Twelve years ago today we sent Ralph to the bridge after a short battle with kidney failure.

Ralph came into our lives as a rescue - he came into rescue kennels where I was working and would not eat or respond in the kennel environment so I bought him home for a couple of nights to get him eating - and he stayed with us for 7 short years.

He fitted into our lives and hearts as if he had always been there and loved Ginny & Holly and especially my Dad's springer Katie. He wasn't the brightest of dogs but what he lacked in brains he made up for in other ways and we were heartbroken when he left us.

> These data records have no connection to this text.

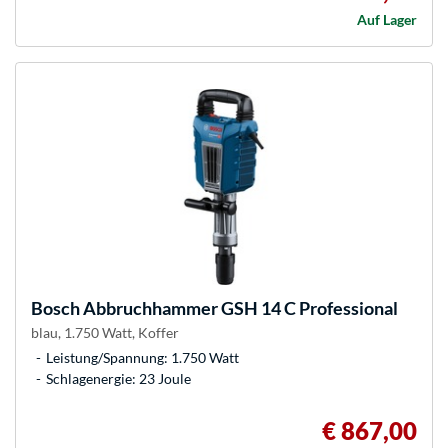
Auf Lager
Bosch
Abbruchhammer GSH 14 C Professional
blau, 1.750 Watt, Koffer
Leistung/Spannung: 1.750 Watt
Schlagenergie: 23 Joule
€ 867,00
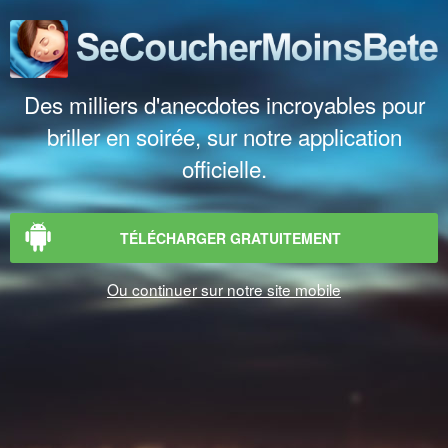
Des milliers d'anecdotes incroyables pour
briller en soirée, sur notre application
officielle.
TÉLÉCHARGER GRATUITEMENT
Ou continuer sur notre site mobile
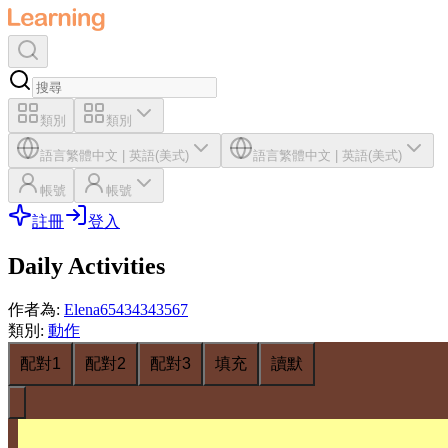
類別
類別
語言
繁體中文
|
英語(美式)
語言
繁體中文
|
英語(美式)
帳號
帳號
註冊
登入
Daily Activities
作者為
:
Elena65434343567
類別
:
動作
配對1
配對2
配對3
填充
讀默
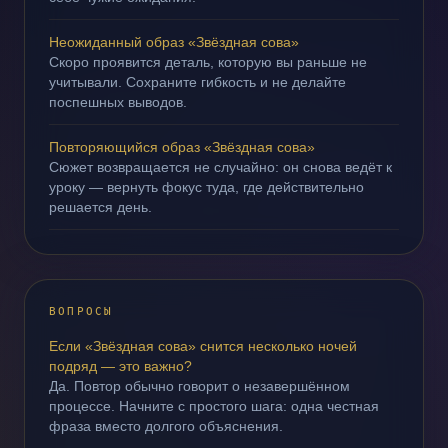
Неожиданный образ «Звёздная сова»
Скоро проявится деталь, которую вы раньше не
учитывали. Сохраните гибкость и не делайте
поспешных выводов.
Повторяющийся образ «Звёздная сова»
Сюжет возвращается не случайно: он снова ведёт к
уроку — вернуть фокус туда, где действительно
решается день.
ВОПРОСЫ
Если «Звёздная сова» снится несколько ночей
подряд — это важно?
Да. Повтор обычно говорит о незавершённом
процессе. Начните с простого шага: одна честная
фраза вместо долгого объяснения.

Ralphie - I'm sure the girls are looking out for you and grandad too, we will always love and miss you as you are now a bright star shining above us. Run free and sleep softly my Big Man


----------



## swishywagga (Nov 13, 2012)

Ralph sounds like such a precious boy, my thoughts are with you today it's so very hard without them.


----------



## danoon58 (Jul 1, 2015)

Such a wonderful tribute to your Ralph. He sounds like such a wonderful boy. My thoughts are with you today.


----------



## Karen519 (Aug 21, 2006)

*Rest in peace, sweet Ralph!*

What a beautiful tribute to Ralph! My Smooch and Snobear are taking care of him. I believe the oldest Rainbow Bridge List we have on this forum is from 2009.


----------



## CAROLINA MOM (May 12, 2009)

Beautiful tribute to your handsome Ralph, such a special boy. 
They're always in our hearts even though they may no longer be by our side.
Thinking of you today.


----------



## Wolfeye (Sep 15, 2015)

Love came into Ralph's life and he shared it with you. Goldens are such wonderful dogs. I've always felt Mr. Bojangles' dog was a golden. Yes, after 20 years he still grieves. I miss my half-golden almost every day though he died 12 years ago, and of course my recently-departed Fenris.

Hoping the memories stay fresh!


----------